## Exercise directions
The material beneath this line should be printed exactly, with its pictures omitted.

⟨

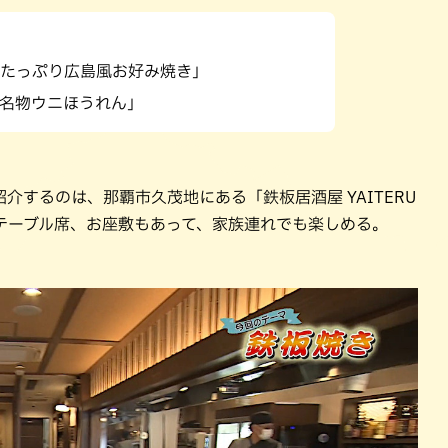
パン
カレー
バーガー
タコス・タコライス
たっぷり広島風お好み焼き」
名物ウニほうれん」
するのは、那覇市久茂地にある「鉄板居酒屋 YAITERU
テーブル席、お座敷もあって、家族連れでも楽しめる。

⟩

## Answer to the problem
パン
カレー
バーガー
タコス・タコライス
たっぷり広島風お好み焼き」
名物ウニほうれん」
するのは、那覇市久茂地にある「鉄板居酒屋 YAITERU
テーブル席、お座敷もあって、家族連れでも楽しめる。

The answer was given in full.